Gubernur Lembaga Ketahanan Nasional (Lemhannas) Andi Widjajanto mengatakan kondisi sektor keamanan siber Indonesia di level global yang terbilang masih sangat lemah. Salah satunya lantaran sektor keamanan siber Indonesia masih dilingkupi dengan banyak 'lubang'.
Andi menilai, kondisi ini dapat membuat kepercayaan investor terhadap komitmen pemerintah dalam menangani permasalahan keamanan siber pun juga bisa ikut melemah. Begitupun dengan para investor yang disasar untuk pengembangan Ibu Kota Negara (IKN) Nusantara yang mengusung konsep smart city berteknologi tinggi.
"Kalau komitmen pemerintah tetap dinilai rendah, investasinya nggak akan masuk. Mereka nggak akan mau investasi smart digital untuk misalnya IKN, mereka nggak akan masuk smart city untuk IKN karena dilihat indeks kita masih rendah. Masih ada lubang-lubang regulasi," kata Andi dalam Webinar Memperkuat Ketahanan Nasional di Industri Jasa Keuangan lewat saluran telekonferensi, Senin (22/5/2023) kemarin.

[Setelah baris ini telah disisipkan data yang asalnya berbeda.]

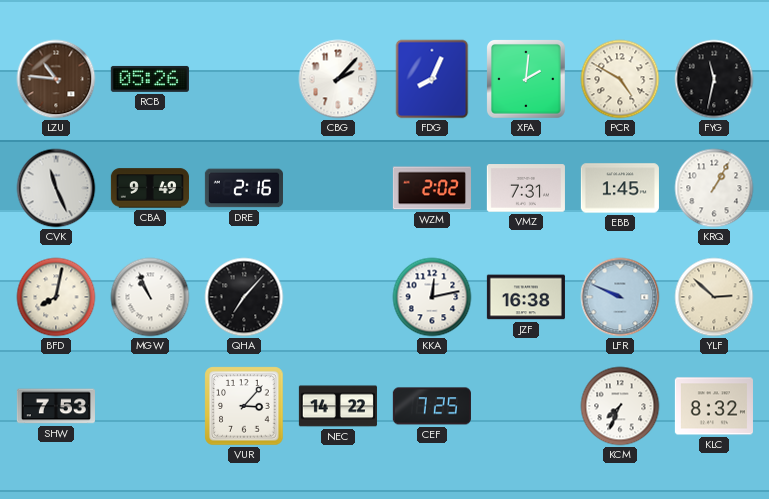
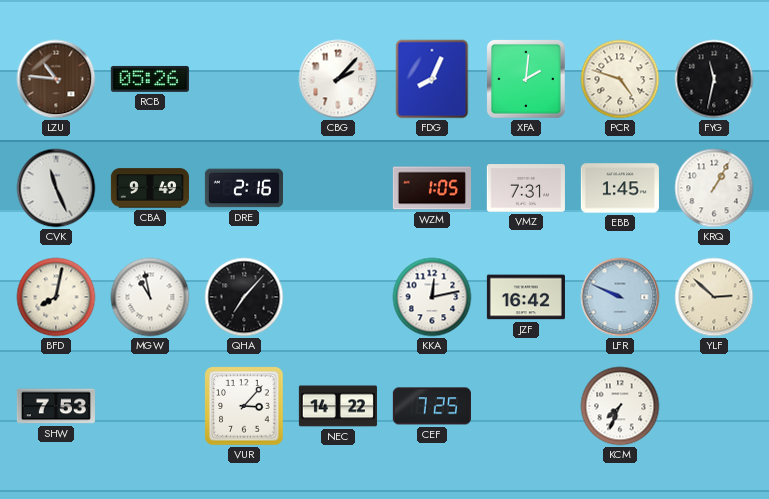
PCR: 4:50 -> 4:48
WZM: 2:02 -> 1:05
MGW: 10:56 -> 10:58
JZF: 16:38 -> 16:42
KLC: 8:32 -> none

SCROLL TO CONTINUE WITH CONTENT
Tidak hanya di IKN, hal ini juga berpotensi menghambat investasi di sektor teknologi dan digital lainnya, termasuk pengembangan startup. Adapun lubang yang dimaksud Andi ini ialah sejumlah persoalan yang membuat kondisi keamanan siber di Indonesia terbilang masih sangat lemah.
Berikut sederet faktanya:
1. Indeks Pertahanan Siber di Bawah Rata-rata Global
'Lubang' pertama yang disoroti Andi ialah berkaitan dengan indeks pertahanan siber. ia menyebut, saat ini poin Indonesia masih di bawah rata-rata global. Adapun secara global, rata-ratanya berada pada angka 6,19. Sementara Indonesia sendiri hanya mencapai 3,46 poin.
"Kita memang sangat lemah untuk indeks keamanan siber. Kalau dari skor 1 sampai 5, Indonesia bergerak dari 2 ke 3, minimal kita berada di 3. Kalau di negara-negara Asia Tenggara, kita jauh di bawah Singapura, jauh di bawah Malaysia. Minimal kita mendekat Malaysia," ujarnya.
2. Satu-satunya Negara ASEAN yang Tidak Punya UU Keamanan Siber
Berikutnya, Andi mengatakan, lubang juga berada pada sisi regulasi pemerintah. Indonesia menjadi satu-satunya negara ASEAN yang tidak mempunyai Undang-Undang Keamanan Siber atau tepatnya kebijakan terkait yang ditandatangani langsung oleh Presiden Joko Widodo (Jokowi).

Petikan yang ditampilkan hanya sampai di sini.